** DIRECTIONS **
With the listing in front of you, retype it exactly.
Start of DATA RECORDS
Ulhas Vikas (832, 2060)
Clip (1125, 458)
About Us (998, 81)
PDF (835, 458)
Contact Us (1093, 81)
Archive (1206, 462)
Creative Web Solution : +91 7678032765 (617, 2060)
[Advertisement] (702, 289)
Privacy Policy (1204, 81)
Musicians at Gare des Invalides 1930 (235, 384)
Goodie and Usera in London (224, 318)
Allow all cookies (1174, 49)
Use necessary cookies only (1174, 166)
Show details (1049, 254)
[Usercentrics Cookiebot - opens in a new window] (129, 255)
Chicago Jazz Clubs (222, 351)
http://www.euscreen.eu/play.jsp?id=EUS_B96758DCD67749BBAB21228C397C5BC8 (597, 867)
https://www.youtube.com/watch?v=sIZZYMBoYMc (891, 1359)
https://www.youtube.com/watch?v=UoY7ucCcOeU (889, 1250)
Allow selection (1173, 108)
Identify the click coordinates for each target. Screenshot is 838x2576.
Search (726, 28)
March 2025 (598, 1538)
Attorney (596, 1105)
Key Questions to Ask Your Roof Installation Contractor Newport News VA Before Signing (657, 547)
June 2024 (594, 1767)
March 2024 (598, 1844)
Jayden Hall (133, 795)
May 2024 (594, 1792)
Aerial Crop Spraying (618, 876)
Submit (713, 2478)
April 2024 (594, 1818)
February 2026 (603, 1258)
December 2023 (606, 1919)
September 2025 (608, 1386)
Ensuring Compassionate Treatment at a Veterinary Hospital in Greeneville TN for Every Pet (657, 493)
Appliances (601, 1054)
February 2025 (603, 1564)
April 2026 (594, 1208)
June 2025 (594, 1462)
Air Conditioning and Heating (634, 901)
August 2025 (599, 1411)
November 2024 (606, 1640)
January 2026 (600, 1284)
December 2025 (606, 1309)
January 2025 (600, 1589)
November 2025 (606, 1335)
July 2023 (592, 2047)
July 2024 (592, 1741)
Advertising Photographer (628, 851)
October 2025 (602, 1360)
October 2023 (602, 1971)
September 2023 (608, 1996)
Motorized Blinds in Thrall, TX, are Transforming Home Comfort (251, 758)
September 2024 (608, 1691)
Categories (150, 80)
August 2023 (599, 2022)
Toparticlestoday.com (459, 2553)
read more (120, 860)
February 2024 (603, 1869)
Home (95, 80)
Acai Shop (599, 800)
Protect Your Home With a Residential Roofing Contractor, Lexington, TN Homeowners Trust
End of DATA RECORDS
** RESULT OF THE TASK **
Ulhas Vikas (832, 2060)
Clip (1125, 458)
About Us (998, 81)
PDF (835, 458)
Contact Us (1093, 81)
Archive (1206, 462)
Creative Web Solution : +91 7678032765 (617, 2060)
[Advertisement] (702, 289)
Privacy Policy (1204, 81)
Musicians at Gare des Invalides 1930 (235, 384)
Goodie and Usera in London (224, 318)
Allow all cookies (1174, 49)
Use necessary cookies only (1174, 166)
Show details (1049, 254)
[Usercentrics Cookiebot - opens in a new window] (129, 255)
Chicago Jazz Clubs (222, 351)
http://www.euscreen.eu/play.jsp?id=EUS_B96758DCD67749BBAB21228C397C5BC8 (597, 867)
https://www.youtube.com/watch?v=sIZZYMBoYMc (891, 1359)
https://www.youtube.com/watch?v=UoY7ucCcOeU (889, 1250)
Allow selection (1173, 108)
Identify the click coordinates for each target. Screenshot is 838x2576.
Search (726, 28)
March 2025 (598, 1538)
Attorney (596, 1105)
Key Questions to Ask Your Roof Installation Contractor Newport News VA Before Signing (657, 547)
June 2024 (594, 1767)
March 2024 (598, 1844)
Jayden Hall (133, 795)
May 2024 (594, 1792)
Aerial Crop Spraying (618, 876)
Submit (713, 2478)
April 2024 (594, 1818)
February 2026 (603, 1258)
December 2023 (606, 1919)
September 2025 (608, 1386)
Ensuring Compassionate Treatment at a Veterinary Hospital in Greeneville TN for Every Pet (657, 493)
Appliances (601, 1054)
February 2025 (603, 1564)
April 2026 (594, 1208)
June 2025 (594, 1462)
Air Conditioning and Heating (634, 901)
August 2025 (599, 1411)
November 2024 (606, 1640)
January 2026 (600, 1284)
December 2025 (606, 1309)
January 2025 (600, 1589)
November 2025 (606, 1335)
July 2023 (592, 2047)
July 2024 (592, 1741)
Advertising Photographer (628, 851)
October 2025 (602, 1360)
October 2023 (602, 1971)
September 2023 (608, 1996)
Motorized Blinds in Thrall, TX, are Transforming Home Comfort (251, 758)
September 2024 (608, 1691)
Categories (150, 80)
August 2023 (599, 2022)
Toparticlestoday.com (459, 2553)
read more (120, 860)
February 2024 (603, 1869)
Home (95, 80)
Acai Shop (599, 800)
Protect Your Home With a Residential Roofing Contractor, Lexington, TN Homeowners Trust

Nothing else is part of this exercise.